Complications
Although pleural effusions are common, empyemas occur in just 5% to 10% among those with an effusion.[91] Infections may spread directly or haematogenously from intra-parenchymal tissue to the pleural space.
All effusions should be suspected to be empyemas, especially if they are unilateral, are not cleared with diuresis, and are not in the context of heart failure.
A CT scan will differentiate an effusion from pulmonary oedema, but a diagnostic thoracentesis is required to rule out an empyema or abscess. Guidelines for the management of parapneumonic effusions are available.[92]
Sepsis can occur haematogenously from a pathogen causing HAP. Two sets of blood cultures should be checked at least 30 minutes apart to detect the presence of persistent bacteraemia, which would support a diagnosis of endocarditis.
A differential should be obtained manually with an FBC to determine the degree of band formation.
Follow your local protocol for investigation and treatment of all patients with suspected sepsis, or those at risk. In the UK, arrange urgent review by a senior clinical decision-maker (e.g., ST4 level doctor) if you suspect sepsis.[32] This should be arranged: within 30 minutes for a patient who is critically ill (e.g., NEWS2 score of 7 or more, evidence of septic shock, or other significant clinical concerns); within 1 hour for a patient who is severely ill (e.g., NEWS2 score of 5 or 6). Start treatment promptly. Determine urgency of treatment according to likelihood of infection and severity of illness, or according to your local protocol.[32][41]

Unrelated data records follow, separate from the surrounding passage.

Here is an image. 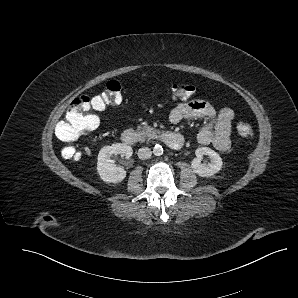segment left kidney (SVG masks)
I'll return each mask as SVG.
<instances>
[{"label":"left kidney","instance_id":"left-kidney-1","mask_svg":"<svg viewBox=\"0 0 298 298\" xmlns=\"http://www.w3.org/2000/svg\"><path fill=\"white\" fill-rule=\"evenodd\" d=\"M196 158L191 162V167L194 173L202 177H210L219 172L223 162L218 153L208 147H199L195 151ZM204 155H208L210 163L202 164L201 161Z\"/></svg>","mask_w":298,"mask_h":298}]
</instances>
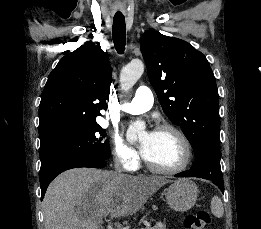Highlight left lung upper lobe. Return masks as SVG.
Here are the masks:
<instances>
[{
  "mask_svg": "<svg viewBox=\"0 0 261 229\" xmlns=\"http://www.w3.org/2000/svg\"><path fill=\"white\" fill-rule=\"evenodd\" d=\"M140 49L164 112L181 127L194 153L205 146L219 147L218 91L204 54L153 30L143 34Z\"/></svg>",
  "mask_w": 261,
  "mask_h": 229,
  "instance_id": "obj_1",
  "label": "left lung upper lobe"
}]
</instances>
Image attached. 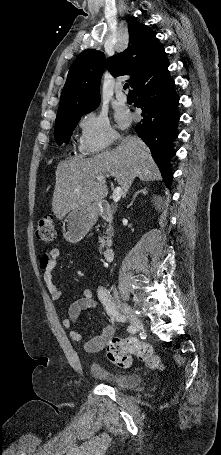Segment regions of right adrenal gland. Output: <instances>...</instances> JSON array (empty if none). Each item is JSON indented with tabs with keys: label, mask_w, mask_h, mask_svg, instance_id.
<instances>
[{
	"label": "right adrenal gland",
	"mask_w": 221,
	"mask_h": 455,
	"mask_svg": "<svg viewBox=\"0 0 221 455\" xmlns=\"http://www.w3.org/2000/svg\"><path fill=\"white\" fill-rule=\"evenodd\" d=\"M139 193H143L144 195H146V194H147V189H146V188H143V189L137 191V192L133 195L132 200H131L129 206H132V205H133L134 200H135V198L138 196Z\"/></svg>",
	"instance_id": "obj_1"
}]
</instances>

Pulmonary embolism is difficult to diagnose because it is manifested by vague symptoms (primarily, shortness of air and tachycardia). In addition, taking a critically ill patient to radiology for a spiral CT scan may be complicated and dangerous.
Clostridium difficile colitis typically occurs after broad-spectrum antibiotic use. It is prudent to order stool testing. Testing may need to be repeated if toxin or antigen tests are used, as the sensitivity is only 80% (depending on the commercial kit used). If suspicion is high, treatment should be given.
High leukocytosis may occur as well, so an FBC should be ordered. If toxic megacolon is suspected, a CT scan of the abdomen should be performed and a surgeon called. C difficile infection may be prevented by limiting antimicrobial use.
Obtaining another toxin test from the stool for cure is not appropriate, as patients shed toxin for weeks after having colitis; thus, cure is a clinical decision.